Task statement -
Although the material holds pictures, none belong in the copy; transcribe exactly, and only, the lines from the one with "Segment: aorta. Return" through the end.
*** Opening Provided material ***
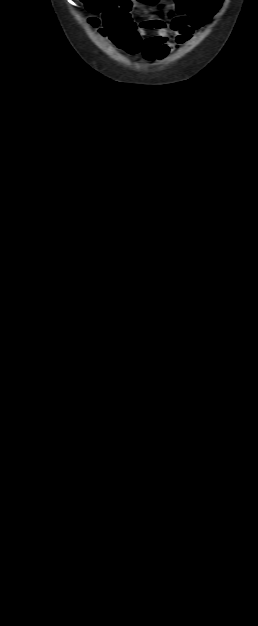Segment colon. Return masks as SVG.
<instances>
[{
  "instance_id": "colon-1",
  "label": "colon",
  "mask_w": 258,
  "mask_h": 626,
  "mask_svg": "<svg viewBox=\"0 0 258 626\" xmlns=\"http://www.w3.org/2000/svg\"><path fill=\"white\" fill-rule=\"evenodd\" d=\"M82 2L90 9L95 11H101L104 7L105 0H82ZM146 3H153L154 0H145ZM130 30L134 29V25L129 26Z\"/></svg>"
}]
</instances>
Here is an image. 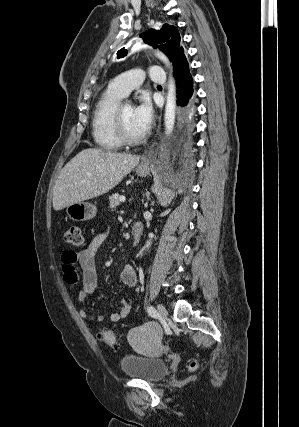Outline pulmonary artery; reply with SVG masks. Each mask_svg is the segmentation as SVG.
Here are the masks:
<instances>
[{
  "label": "pulmonary artery",
  "instance_id": "1",
  "mask_svg": "<svg viewBox=\"0 0 299 427\" xmlns=\"http://www.w3.org/2000/svg\"><path fill=\"white\" fill-rule=\"evenodd\" d=\"M149 77L155 82L164 83L165 71L161 66H153L149 70ZM144 78L145 72L143 70H129L114 78L111 82V87L125 97L133 89L139 87L143 83Z\"/></svg>",
  "mask_w": 299,
  "mask_h": 427
}]
</instances>
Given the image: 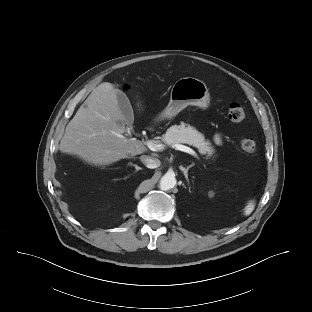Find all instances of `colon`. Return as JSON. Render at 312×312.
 I'll list each match as a JSON object with an SVG mask.
<instances>
[{"mask_svg": "<svg viewBox=\"0 0 312 312\" xmlns=\"http://www.w3.org/2000/svg\"><path fill=\"white\" fill-rule=\"evenodd\" d=\"M245 110L239 103L233 102L228 106V118L233 123H240L245 119ZM243 152L251 154L256 150V142L251 137H243L240 141Z\"/></svg>", "mask_w": 312, "mask_h": 312, "instance_id": "5ec220e1", "label": "colon"}]
</instances>
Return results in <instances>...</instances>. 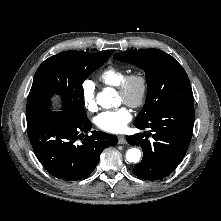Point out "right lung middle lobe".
I'll return each mask as SVG.
<instances>
[{
    "label": "right lung middle lobe",
    "mask_w": 221,
    "mask_h": 221,
    "mask_svg": "<svg viewBox=\"0 0 221 221\" xmlns=\"http://www.w3.org/2000/svg\"><path fill=\"white\" fill-rule=\"evenodd\" d=\"M111 54L110 50L99 54L66 51L46 59L35 73L27 113L39 108L50 109V98L60 95L63 112L87 117L82 84Z\"/></svg>",
    "instance_id": "right-lung-middle-lobe-1"
}]
</instances>
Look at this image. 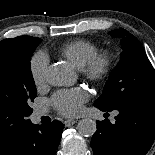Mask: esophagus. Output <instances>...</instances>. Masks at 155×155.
<instances>
[{
	"mask_svg": "<svg viewBox=\"0 0 155 155\" xmlns=\"http://www.w3.org/2000/svg\"><path fill=\"white\" fill-rule=\"evenodd\" d=\"M77 121L75 119H67L64 121V124L66 127L72 126L76 123Z\"/></svg>",
	"mask_w": 155,
	"mask_h": 155,
	"instance_id": "1",
	"label": "esophagus"
}]
</instances>
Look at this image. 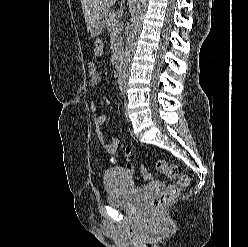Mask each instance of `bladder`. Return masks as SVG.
Instances as JSON below:
<instances>
[{"mask_svg": "<svg viewBox=\"0 0 248 247\" xmlns=\"http://www.w3.org/2000/svg\"><path fill=\"white\" fill-rule=\"evenodd\" d=\"M103 183L107 192L108 203L118 208L133 207L138 201L139 193L145 189L134 186L129 178V173L118 167L106 171Z\"/></svg>", "mask_w": 248, "mask_h": 247, "instance_id": "bladder-1", "label": "bladder"}]
</instances>
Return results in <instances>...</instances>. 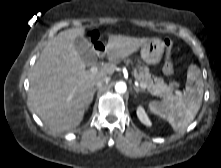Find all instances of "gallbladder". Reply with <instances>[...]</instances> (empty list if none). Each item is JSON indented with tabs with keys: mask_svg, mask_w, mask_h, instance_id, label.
<instances>
[{
	"mask_svg": "<svg viewBox=\"0 0 221 168\" xmlns=\"http://www.w3.org/2000/svg\"><path fill=\"white\" fill-rule=\"evenodd\" d=\"M75 49L86 64H95L97 56L91 45L84 39H76L74 41Z\"/></svg>",
	"mask_w": 221,
	"mask_h": 168,
	"instance_id": "obj_1",
	"label": "gallbladder"
}]
</instances>
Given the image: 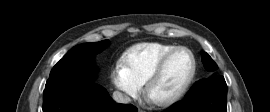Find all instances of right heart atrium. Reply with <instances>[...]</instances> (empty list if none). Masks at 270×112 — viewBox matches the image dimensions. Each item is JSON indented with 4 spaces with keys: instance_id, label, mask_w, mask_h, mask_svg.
<instances>
[{
    "instance_id": "right-heart-atrium-1",
    "label": "right heart atrium",
    "mask_w": 270,
    "mask_h": 112,
    "mask_svg": "<svg viewBox=\"0 0 270 112\" xmlns=\"http://www.w3.org/2000/svg\"><path fill=\"white\" fill-rule=\"evenodd\" d=\"M111 81L126 97L136 98L141 93V85L131 77L124 65L120 63L112 68Z\"/></svg>"
}]
</instances>
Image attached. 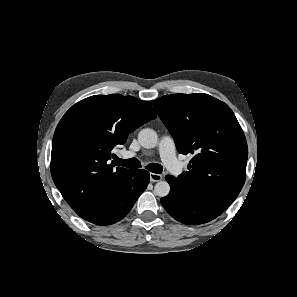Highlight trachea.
I'll use <instances>...</instances> for the list:
<instances>
[{
	"instance_id": "obj_1",
	"label": "trachea",
	"mask_w": 297,
	"mask_h": 297,
	"mask_svg": "<svg viewBox=\"0 0 297 297\" xmlns=\"http://www.w3.org/2000/svg\"><path fill=\"white\" fill-rule=\"evenodd\" d=\"M115 162H116V165L132 168V169L140 168L141 166L140 161L136 158H130L127 160L117 158ZM146 169L156 174H160L163 171L162 165L158 163H150L146 166Z\"/></svg>"
}]
</instances>
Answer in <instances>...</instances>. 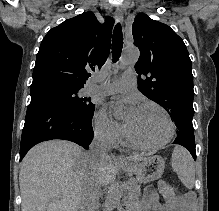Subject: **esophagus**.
<instances>
[{"label": "esophagus", "mask_w": 219, "mask_h": 211, "mask_svg": "<svg viewBox=\"0 0 219 211\" xmlns=\"http://www.w3.org/2000/svg\"><path fill=\"white\" fill-rule=\"evenodd\" d=\"M115 19L118 22H122L123 21V12H122V9L120 7H117L116 10H115ZM122 161H123V157L119 156L118 157V162L121 163Z\"/></svg>", "instance_id": "34e87169"}]
</instances>
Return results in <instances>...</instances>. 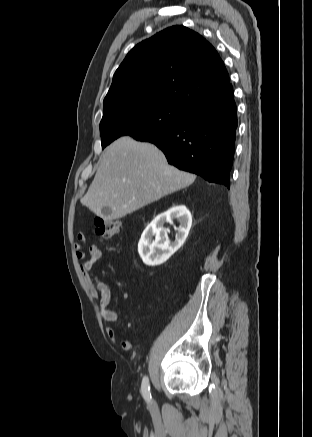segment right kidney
<instances>
[{
	"label": "right kidney",
	"mask_w": 312,
	"mask_h": 437,
	"mask_svg": "<svg viewBox=\"0 0 312 437\" xmlns=\"http://www.w3.org/2000/svg\"><path fill=\"white\" fill-rule=\"evenodd\" d=\"M177 220L180 223L175 241L170 242L166 222ZM192 224L190 211L184 206H174L168 211L158 215L144 230L139 244L138 252L143 262L149 266H157L166 262L185 242ZM155 240L152 241V237Z\"/></svg>",
	"instance_id": "obj_1"
}]
</instances>
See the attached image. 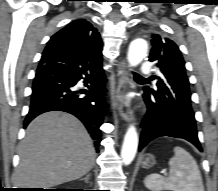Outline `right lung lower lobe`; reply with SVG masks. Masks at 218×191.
<instances>
[{
    "label": "right lung lower lobe",
    "mask_w": 218,
    "mask_h": 191,
    "mask_svg": "<svg viewBox=\"0 0 218 191\" xmlns=\"http://www.w3.org/2000/svg\"><path fill=\"white\" fill-rule=\"evenodd\" d=\"M81 79L87 89H77ZM105 82L101 51L80 54L62 47L46 46L33 81L24 127L44 112H68L84 123L98 147L101 141L99 127L107 108L102 98Z\"/></svg>",
    "instance_id": "obj_1"
}]
</instances>
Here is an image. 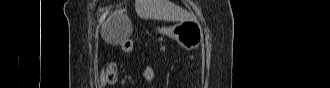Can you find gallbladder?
<instances>
[{
  "instance_id": "obj_1",
  "label": "gallbladder",
  "mask_w": 330,
  "mask_h": 88,
  "mask_svg": "<svg viewBox=\"0 0 330 88\" xmlns=\"http://www.w3.org/2000/svg\"><path fill=\"white\" fill-rule=\"evenodd\" d=\"M116 33L119 38V43H121L131 35L132 26L129 24V22L121 20L119 26L116 29Z\"/></svg>"
}]
</instances>
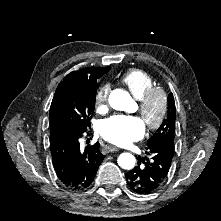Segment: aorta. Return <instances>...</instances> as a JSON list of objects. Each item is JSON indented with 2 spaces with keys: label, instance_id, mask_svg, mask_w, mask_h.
<instances>
[{
  "label": "aorta",
  "instance_id": "obj_1",
  "mask_svg": "<svg viewBox=\"0 0 221 221\" xmlns=\"http://www.w3.org/2000/svg\"><path fill=\"white\" fill-rule=\"evenodd\" d=\"M109 104L115 110L129 111L135 102L128 92L115 89L109 95ZM117 161L121 168L127 170L133 169L136 163V159L131 153H122Z\"/></svg>",
  "mask_w": 221,
  "mask_h": 221
}]
</instances>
*** Closing Provided material ***
Task output -
Segment: aorta. Return <instances>...</instances> as a JSON list of objects. Each item is JSON indented with 2 spaces with keys: label, instance_id, mask_svg, mask_w, mask_h.
<instances>
[{
  "label": "aorta",
  "instance_id": "obj_1",
  "mask_svg": "<svg viewBox=\"0 0 221 221\" xmlns=\"http://www.w3.org/2000/svg\"><path fill=\"white\" fill-rule=\"evenodd\" d=\"M109 104L115 110L129 111L135 102L128 92L115 89L109 95ZM117 161L121 168L127 170L133 169L136 163V159L131 153H122Z\"/></svg>",
  "mask_w": 221,
  "mask_h": 221
}]
</instances>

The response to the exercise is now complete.